### [Problem details]
Your output should be an exact copy of the records, with no pictures in it.

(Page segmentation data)
---*---

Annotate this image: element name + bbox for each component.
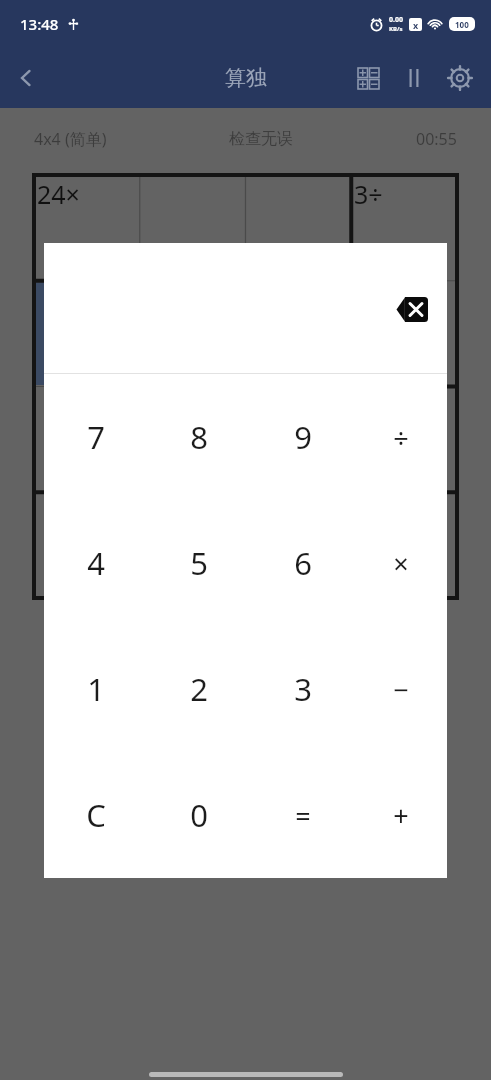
button[interactable]: +: [355, 752, 447, 878]
button[interactable]: 2: [147, 626, 251, 752]
button[interactable]: 8: [147, 374, 251, 500]
staticText: 9: [294, 416, 312, 458]
staticText: x: [413, 19, 419, 31]
staticText: 7: [87, 416, 105, 458]
staticText: +: [393, 797, 409, 834]
button[interactable]: Back: [0, 52, 52, 104]
staticText: 4x4 (简单): [34, 128, 107, 150]
staticText: 5: [190, 542, 208, 584]
staticText: 00:55: [416, 128, 457, 150]
staticText: 24×: [37, 177, 80, 211]
button[interactable]: 4: [44, 500, 147, 626]
staticText: −: [393, 671, 409, 708]
button[interactable]: 9: [251, 374, 355, 500]
button[interactable]: ×: [355, 500, 447, 626]
staticText: ×: [393, 545, 409, 582]
staticText: 6: [294, 542, 312, 584]
button[interactable]: 5: [147, 500, 251, 626]
staticText: 2: [190, 668, 208, 710]
button[interactable]: 3: [251, 626, 355, 752]
staticText: 1: [87, 668, 105, 710]
staticText: 3: [294, 668, 312, 710]
staticText: 100: [455, 19, 469, 30]
staticText: 算独: [225, 65, 267, 91]
button[interactable]: 0: [147, 752, 251, 878]
staticText: 4: [87, 542, 105, 584]
button[interactable]: Settings: [437, 55, 483, 101]
staticText: 13:48: [20, 14, 59, 34]
staticText: =: [295, 797, 311, 834]
button[interactable]: Backspace: [387, 288, 435, 330]
staticText: 8: [190, 416, 208, 458]
button[interactable]: =: [251, 752, 355, 878]
staticText: 0: [190, 794, 208, 836]
button[interactable]: Keypad: [345, 55, 391, 101]
button[interactable]: 1: [44, 626, 147, 752]
staticText: ÷: [393, 419, 409, 456]
button[interactable]: 6: [251, 500, 355, 626]
button[interactable]: Pause: [391, 55, 437, 101]
button[interactable]: C: [44, 752, 147, 878]
staticText: 3÷: [354, 177, 383, 211]
staticText: 0.00: [389, 15, 403, 25]
staticText: C: [86, 794, 106, 836]
button[interactable]: ÷: [355, 374, 447, 500]
button[interactable]: −: [355, 626, 447, 752]
staticText: KB/s: [389, 25, 403, 33]
staticText: 检查无误: [229, 129, 293, 149]
button[interactable]: 7: [44, 374, 147, 500]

---*---

### [Expected output]
Annotate this image: element name + bbox for each component.
button[interactable]: +: [355, 752, 447, 878]
button[interactable]: 2: [147, 626, 251, 752]
button[interactable]: 8: [147, 374, 251, 500]
staticText: 9: [294, 416, 312, 458]
staticText: x: [413, 19, 419, 31]
staticText: 7: [87, 416, 105, 458]
staticText: +: [393, 797, 409, 834]
button[interactable]: Back: [0, 52, 52, 104]
staticText: 4x4 (简单): [34, 128, 107, 150]
staticText: 5: [190, 542, 208, 584]
staticText: 00:55: [416, 128, 457, 150]
staticText: 24×: [37, 177, 80, 211]
button[interactable]: 4: [44, 500, 147, 626]
staticText: −: [393, 671, 409, 708]
button[interactable]: 9: [251, 374, 355, 500]
button[interactable]: ×: [355, 500, 447, 626]
staticText: ×: [393, 545, 409, 582]
staticText: 6: [294, 542, 312, 584]
button[interactable]: 5: [147, 500, 251, 626]
staticText: 2: [190, 668, 208, 710]
button[interactable]: 3: [251, 626, 355, 752]
staticText: 1: [87, 668, 105, 710]
staticText: 3: [294, 668, 312, 710]
staticText: 100: [455, 19, 469, 30]
staticText: 算独: [225, 65, 267, 91]
button[interactable]: 0: [147, 752, 251, 878]
staticText: 4: [87, 542, 105, 584]
button[interactable]: Settings: [437, 55, 483, 101]
staticText: 13:48: [20, 14, 59, 34]
staticText: =: [295, 797, 311, 834]
button[interactable]: Backspace: [387, 288, 435, 330]
staticText: 8: [190, 416, 208, 458]
button[interactable]: =: [251, 752, 355, 878]
staticText: 0: [190, 794, 208, 836]
button[interactable]: Keypad: [345, 55, 391, 101]
button[interactable]: 1: [44, 626, 147, 752]
staticText: ÷: [393, 419, 409, 456]
button[interactable]: 6: [251, 500, 355, 626]
button[interactable]: Pause: [391, 55, 437, 101]
button[interactable]: C: [44, 752, 147, 878]
staticText: 3÷: [354, 177, 383, 211]
staticText: 0.00: [389, 15, 403, 25]
staticText: C: [86, 794, 106, 836]
button[interactable]: ÷: [355, 374, 447, 500]
button[interactable]: −: [355, 626, 447, 752]
staticText: KB/s: [389, 25, 403, 33]
staticText: 检查无误: [229, 129, 293, 149]
button[interactable]: 7: [44, 374, 147, 500]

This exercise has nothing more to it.